I have tried the Forster and the Hornady trimmers. I switched to the Wilson and can't be happier. I will have a couple in the store soon.


----------



## Ernest (May 21, 2004)

The WFT indexes off the shoulder. It stops automatically at your predetermined setting. It stops because the shoulder of the case prevents any further cutting. 

Some of this is apples to oranges. For precision shooting in a bench rest quality rifle where case length can be important, many of the power driven devices are less than ideal. But, with a 300 blkout or .223 thru a semi, the small variations in length have no real world impact on accuracy/function. Thus, the primary concern is handling a relatively high volume of cases quickly and efficiently.


----------



## Jungle_Jim (Nov 16, 2007)

You folks need to have this one. it is the one I have:
http://www.brianenos.com/store/dillon.case_trim.html


----------



## MrG (Apr 10, 2005)

I usually prep my 223 brass in batches of 200. It takes about 15 minutes to run through a batch with the WFT. I do wear a glove to prevent a blister on my forefinger. I really didn't have any trouble setting it up. And once it's set you're done.


----------



## jaime1982 (Aug 25, 2009)

I havent committed to the WFT just yet, but I did buy this ball handle trimmer(like $7) and I already had the pilot. Its a worlds better than the other one I had with almost no hand fatigue. Im sure its not as fast as the WFT but it wil work for now. Still kinda on the fence about spending that much on the WFT. I trimmed 100 pretty quickly while watching Frozen for the 100th time.


----------



## andre3k (Dec 3, 2012)

Jungle_Jim said:


> You folks need to have this one. it is the one I have:
> http://www.brianenos.com/store/dillon.case_trim.html


I picked up the RT1500 and I still have my Giraud. Trimming brass is about as fun as watching paint dry. These tools were some of the better purchases I've made.


----------



## rundm (Dec 1, 2012)

andre3k said:


> I picked up the RT1500 and I still have my Giraud. Trimming brass is about as fun as watching paint dry. These tools were some of the better purchases I've made.
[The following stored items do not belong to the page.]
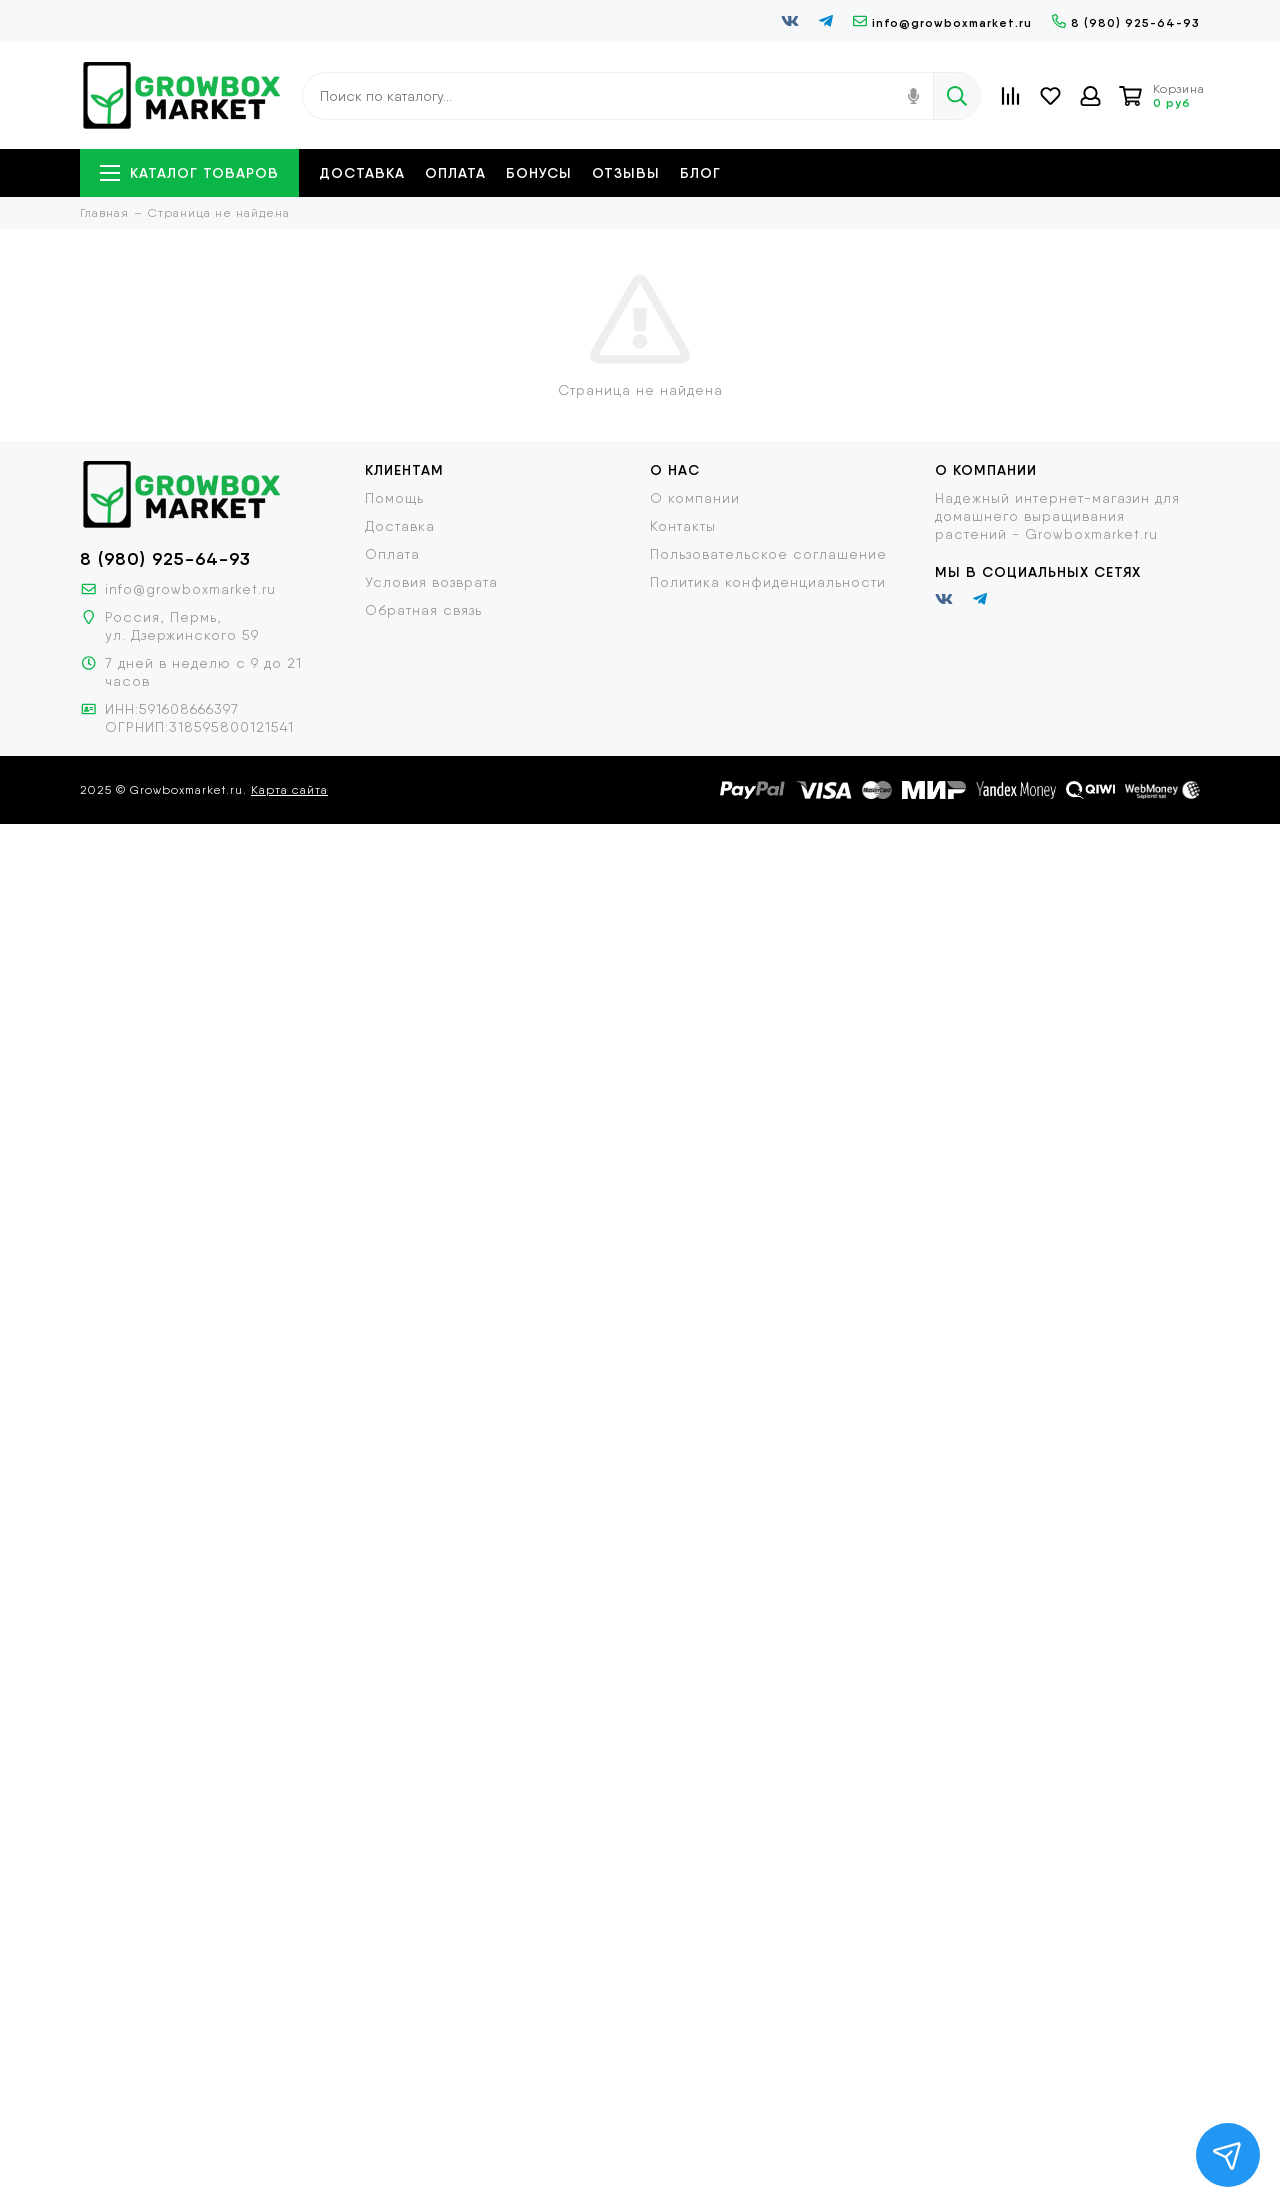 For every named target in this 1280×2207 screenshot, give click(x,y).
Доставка (362, 173)
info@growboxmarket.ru (942, 22)
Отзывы (626, 173)
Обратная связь (423, 610)
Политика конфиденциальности (768, 582)
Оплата (455, 173)
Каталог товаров (189, 173)
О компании (695, 498)
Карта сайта (289, 790)
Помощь (394, 498)
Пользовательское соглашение (768, 554)
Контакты (683, 526)
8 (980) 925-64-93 (1126, 22)
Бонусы (539, 173)
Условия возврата (431, 582)
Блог (700, 173) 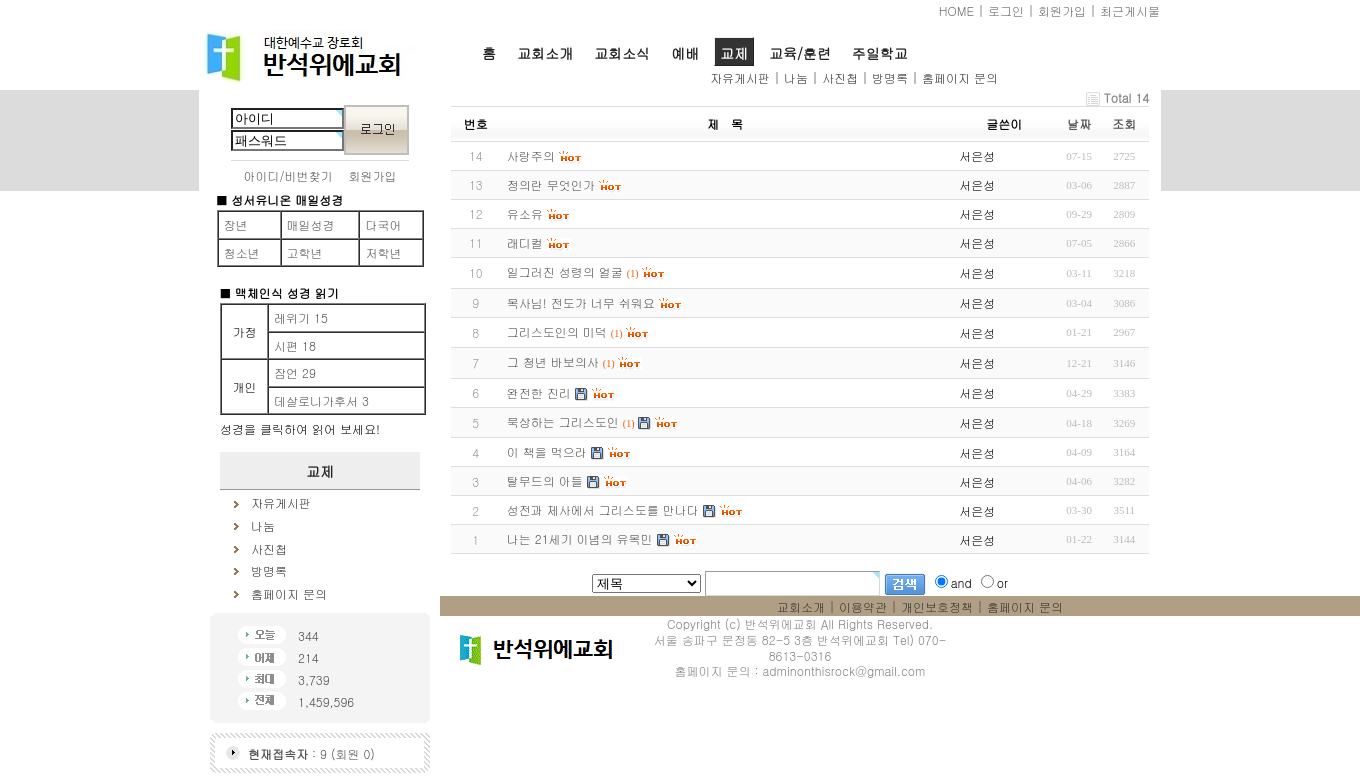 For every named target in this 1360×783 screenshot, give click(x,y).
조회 (1124, 123)
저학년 (383, 252)
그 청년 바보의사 (553, 361)
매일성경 (311, 224)
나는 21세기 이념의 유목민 (580, 538)
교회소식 (622, 53)
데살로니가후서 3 (321, 400)
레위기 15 (301, 317)
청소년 (242, 252)
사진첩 (840, 77)
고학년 (305, 252)
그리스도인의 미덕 (557, 331)
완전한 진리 (539, 392)
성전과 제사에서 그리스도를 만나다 (603, 509)
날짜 (1079, 123)
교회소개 (545, 53)
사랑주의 (531, 155)
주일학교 (880, 53)
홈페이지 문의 (960, 77)
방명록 (890, 77)
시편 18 (295, 345)
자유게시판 (740, 77)
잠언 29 (295, 372)
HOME (956, 10)
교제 (734, 53)
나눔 (796, 77)
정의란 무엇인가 (551, 184)
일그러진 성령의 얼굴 (565, 271)
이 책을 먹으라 (547, 451)
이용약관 (863, 606)
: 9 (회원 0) (311, 753)
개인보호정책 (937, 606)
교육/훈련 (800, 53)
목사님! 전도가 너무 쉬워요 (581, 302)
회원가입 (1062, 10)
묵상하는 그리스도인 (563, 421)
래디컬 (525, 242)
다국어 (383, 224)
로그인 (1006, 10)
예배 (685, 53)
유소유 (525, 213)
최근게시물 (1130, 10)
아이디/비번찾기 (288, 175)
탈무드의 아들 (545, 480)
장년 (236, 224) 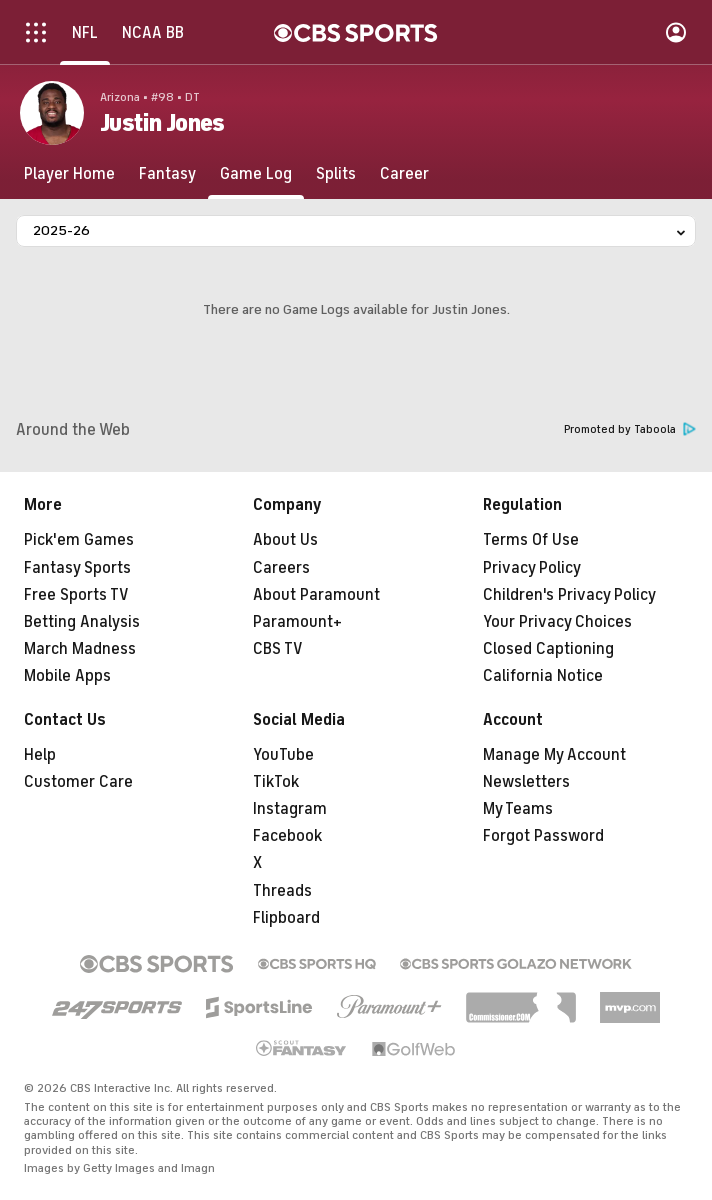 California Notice (543, 676)
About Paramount (316, 595)
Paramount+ (297, 622)
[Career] (404, 174)
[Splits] (336, 174)
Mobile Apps (67, 676)
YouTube (283, 755)
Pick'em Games (79, 540)
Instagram (290, 809)
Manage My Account (554, 755)
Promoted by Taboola (630, 429)
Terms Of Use (531, 540)
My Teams (518, 809)
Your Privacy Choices (557, 622)
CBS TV (278, 649)
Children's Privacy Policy (569, 595)
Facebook (287, 836)
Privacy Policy (532, 568)
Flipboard (286, 918)
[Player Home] (69, 174)
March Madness (80, 649)
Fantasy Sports (77, 568)
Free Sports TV (76, 595)
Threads (282, 891)
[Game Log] (256, 174)
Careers (281, 568)
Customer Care (78, 782)
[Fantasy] (167, 174)
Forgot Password (543, 836)
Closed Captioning (548, 649)
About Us (285, 540)
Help (40, 755)
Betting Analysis (82, 622)
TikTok (276, 782)
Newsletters (526, 782) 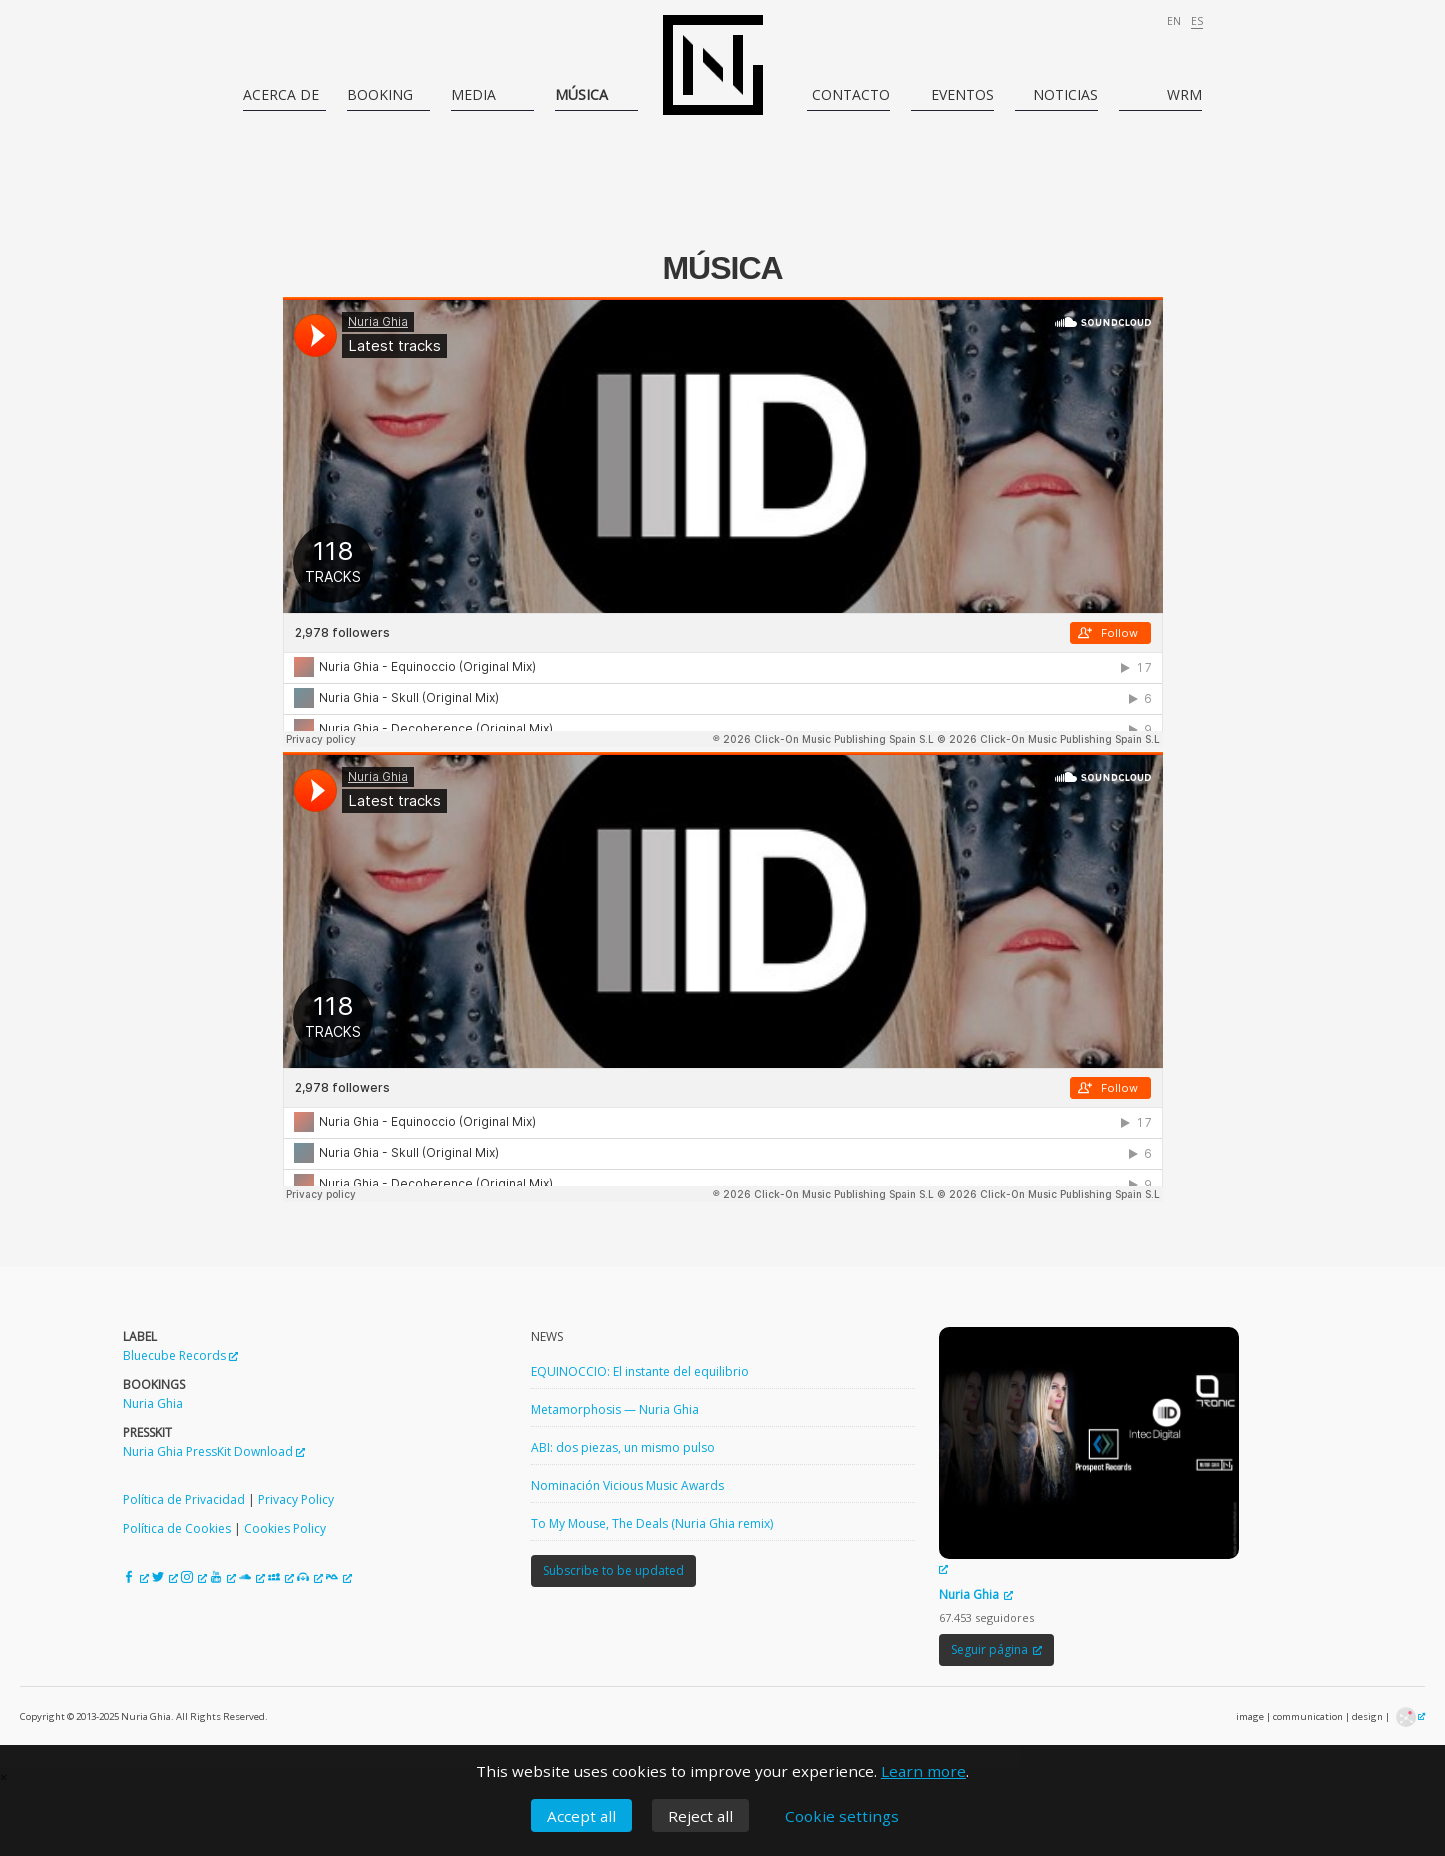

It looks like you have to have a 650 or 1050 Dillon to use either of the trimmers from Dillon which would be pretty expensive as a one time purchase. I have the Dillons but have my giraud to trim up all my brass since I shoot several diff rounds. The Dillon trimmers would certainly be the bomb if I was forming up tons of 300 black out.


----------



## MrG (Apr 10, 2005)

Just for shtz and giggles I put a stopwatch on the WFT last night. 85 pcs of .223 in 4:28.16


----------